Peristiwa terjadi di Desa Ketapang Laok, Sampang. Seorang warga, yang disebut-sebut berinisial J, tewas setelah dikeroyok sekelompok orang bersenjata celurit. Kejadiannya berlangsung tak lama setelah calon bupati Slamet Junaidi berkunjung ke seorang tokoh agama setempat.
Ada kabar bahwa massa bersenjata menghadang perjalanan Junaidi, meski akhirnya ia berhasil menghindar lewat jalan lain. Tragisnya, korban J yang menjadi saksi pasangan calon bupati Jimat Sakteh justru tak luput dari insiden itu.
Aku menghela napas panjang. Bagaimana bisa sebuah perbedaan pilihan politik membawa seseorang kehilangan nyawa?
Ketapang Laok kini menjadi panggung yang memperlihatkan betapa tajamnya polarisasi di tengah masyarakat. Aku mencoba memahami, namun sulit diterima nalar.

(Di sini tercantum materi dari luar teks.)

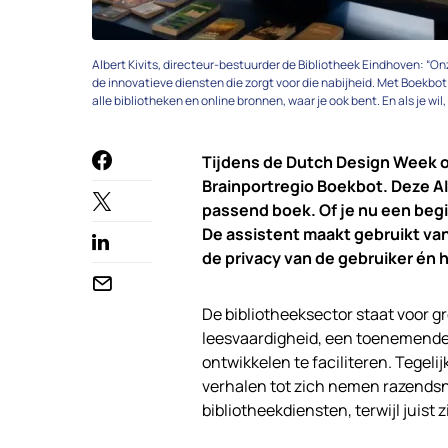
Albert Kivits, directeur-bestuurder de Bibliotheek Eindhoven: “Onz
de innovatieve diensten die zorgt voor die nabijheid. Met Boekbot h
alle bibliotheken en online bronnen, waar je ook bent. En als je wil
Tijdens de Dutch Design Week o
Brainportregio Boekbot. Deze AI
passend boek. Of je nu een be
De assistent maakt gebruikt va
de privacy van de gebruiker én h
De bibliotheeksector staat voor 
leesvaardigheid, een toenemende 
ontwikkelen te faciliteren. Tegel
verhalen tot zich nemen razendsnel
bibliotheekdiensten, terwijl juist 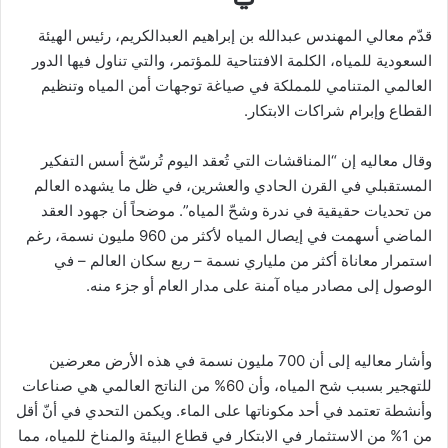
قدّم معالي المهندس عبدالله بن إبراهيم العبدالكريم، رئيس الهيئة
السعودية للمياه، الكلمة الافتتاحية للمؤتمر، والتي تناول فيها الدور
العالمي المتنامي للمملكة في صياغة توجهات أمن المياه وتنظيم
القطاع وإبرام شراكات الابتكار.
وقال معاليه إن “المناقشات التي تُعقد اليوم تُرسّخ أسس التفكير
المستقبلي في القرن الحادي والعشرين، في ظل ما يشهده العالم
من تحديات حقيقية في ندرة وشحّ المياه”. موضحاً أن جهود العقد
الماضي أسهمت في إيصال المياه لأكثر من 960 مليون نسمة، رغم
استمرار معاناة أكثر من ملياري نسمة – ربع سكان العالم – في
الوصول إلى مصادر مياه آمنة على مدار العام أو جزء منه.
وأشار معاليه إلى أن 700 مليون نسمة في هذه الأرض معرضين
للتهجير بسبب شح المياه، وأن 60% من الناتج العالمي هي صناعات
وأنشطة تعتمد في أحد مكوناتها على الماء. ويكمن التحدي في أنّ أقل
من 1% من الاستثمار في الابتكار في قطاع البيئة والمناخ للمياه، مما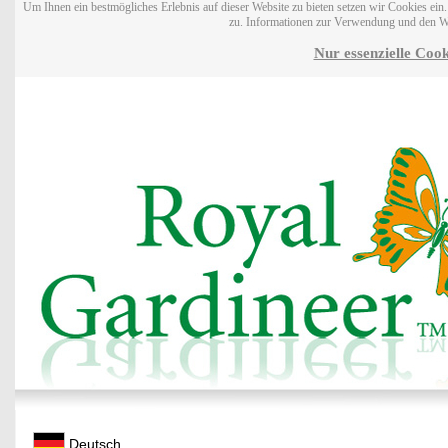
Um Ihnen ein bestmögliches Erlebnis auf dieser Website zu bieten setzen wir Cookies ei
zu. Informationen zur Verwendung und den W
Nur essenzielle Cook
Deutsch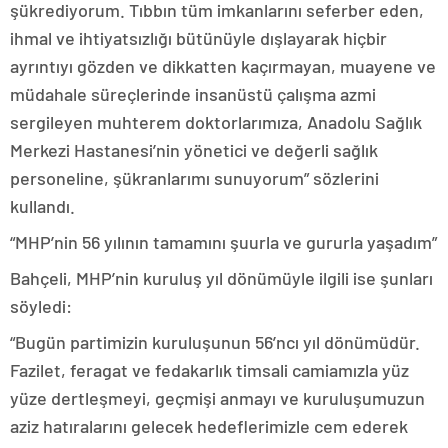
şükrediyorum. Tıbbın tüm imkanlarını seferber eden,
ihmal ve ihtiyatsızlığı bütünüyle dışlayarak hiçbir
ayrıntıyı gözden ve dikkatten kaçırmayan, muayene ve
müdahale süreçlerinde insanüstü çalışma azmi
sergileyen muhterem doktorlarımıza, Anadolu Sağlık
Merkezi Hastanesi’nin yönetici ve değerli sağlık
personeline, şükranlarımı sunuyorum” sözlerini
kullandı.
“MHP’nin 56 yılının tamamını şuurla ve gururla yaşadım”
Bahçeli, MHP’nin kuruluş yıl dönümüyle ilgili ise şunları
söyledi:
“Bugün partimizin kuruluşunun 56’ncı yıl dönümüdür.
Fazilet, feragat ve fedakarlık timsali camiamızla yüz
yüze dertleşmeyi, geçmişi anmayı ve kuruluşumuzun
aziz hatıralarını gelecek hedeflerimizle cem ederek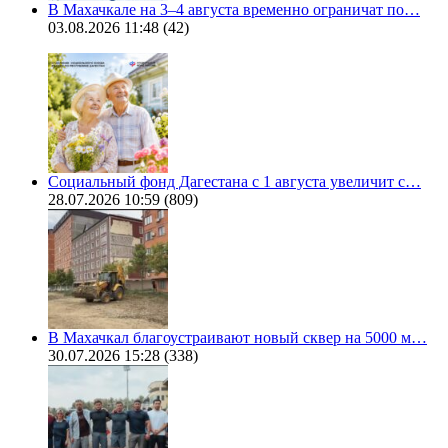
В Махачкале на 3–4 августа временно ограничат по…
03.08.2026 11:48
(42)
Социальный фонд Дагестана с 1 августа увеличит с…
28.07.2026 10:59
(809)
В Махачкал благоустраивают новый сквер на 5000 м…
30.07.2026 15:28
(338)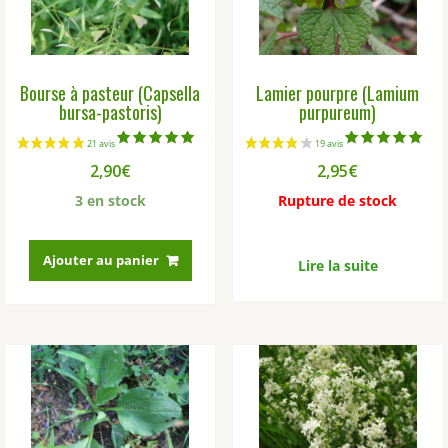
Bourse à pasteur (Capsella
Lamier pourpre (Lamium
bursa-pastoris)
purpureum)
Note
Note
2,90
€
2,95
€
5.00
5.00
sur 5
sur 5
3 en stock
Rupture de stock
Ajouter au panier
Lire la suite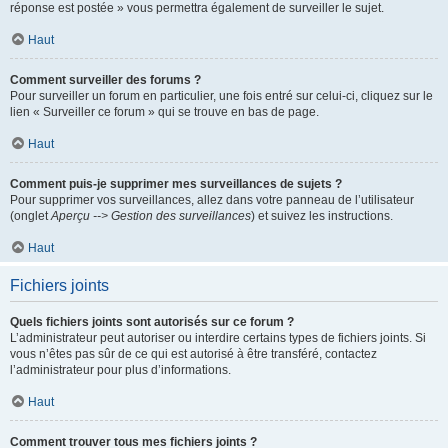
réponse est postée » vous permettra également de surveiller le sujet.
Haut
Comment surveiller des forums ?
Pour surveiller un forum en particulier, une fois entré sur celui-ci, cliquez sur le
lien « Surveiller ce forum » qui se trouve en bas de page.
Haut
Comment puis-je supprimer mes surveillances de sujets ?
Pour supprimer vos surveillances, allez dans votre panneau de l’utilisateur
(onglet
Aperçu --> Gestion des surveillances
) et suivez les instructions.
Haut
Fichiers joints
Quels fichiers joints sont autorisés sur ce forum ?
L’administrateur peut autoriser ou interdire certains types de fichiers joints. Si
vous n’êtes pas sûr de ce qui est autorisé à être transféré, contactez
l’administrateur pour plus d’informations.
Haut
Comment trouver tous mes fichiers joints ?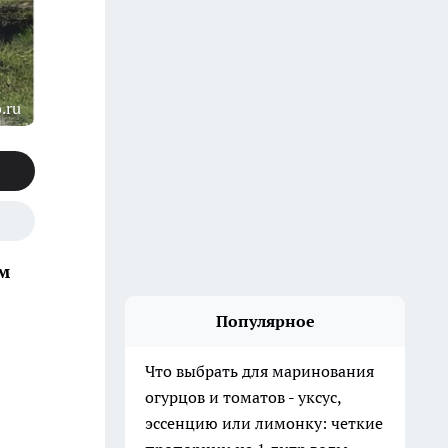
.ru
м
Популярное
Что выбрать для маринования
огурцов и томатов - уксус,
эссенцию или лимонку: четкие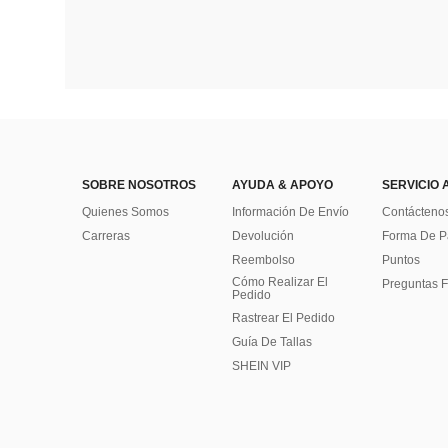
SOBRE NOSOTROS
AYUDA & APOYO
SERVICIO 
Quienes Somos
Información De Envío
Contácteno
Carreras
Devolución
Forma De 
Reembolso
Puntos
Cómo Realizar El
Preguntas F
Pedido
Rastrear El Pedido
Guía De Tallas
SHEIN VIP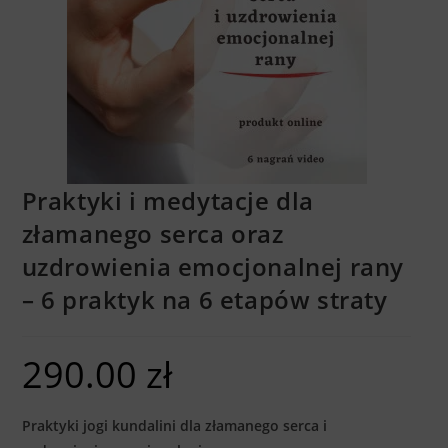
Praktyki i medytacje dla
złamanego serca oraz
uzdrowienia emocjonalnej rany
– 6 praktyk na 6 etapów straty
290.00
zł
Praktyki jogi kundalini dla złamanego serca i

Mengapa konflik politik, yang seharusnya menjadi arena gagasan dan kompetisi sehat, berujung pada pembantaian? Apakah ini cermin dari kegagalan kita menjaga nilai-nilai demokrasi?
Desa Ketapang Laok bukan sekadar latar, tetapi mikro-kosmos dari realitas sosial kita yang penuh bara. Rasa fanatisme berlebihan, sempitnya wawasan, dan lemahnya kemampuan mengelola perbedaan.
Aku teringat berita lain, serupa namun tak sama. Di berbagai daerah, konflik menjelang pemilu selalu menyisakan cerita pilu. Bukan hanya soal nyawa yang hilang, tetapi luka sosial yang terus menganga.
Di media, semua ini dilaporkan sebagai "kasus politik", namun aku percaya ada yang lebih dalam. Mungkin ini tentang identitas, ketidakadilan, atau rasa frustasi yang terpendam lama.
Lalu aku bertanya pada diri sendiri: apa sebenarnya yang kita cari dalam demokrasi? Apakah kekuasaan begitu memabukkan hingga nyawa manusia menjadi tak berharga?
Carok di Ketapang Laok adalah alarm keras bagi kita semua. Ia bukan sekadar tragedi lokal, tetapi simbol dari persoalan nasional. Kita belum selesai dengan pendidikan politik. Kita masih mudah terprovokasi, menjadi alat dalam permainan kuasa tanpa sadar sedang merusak diri sendiri.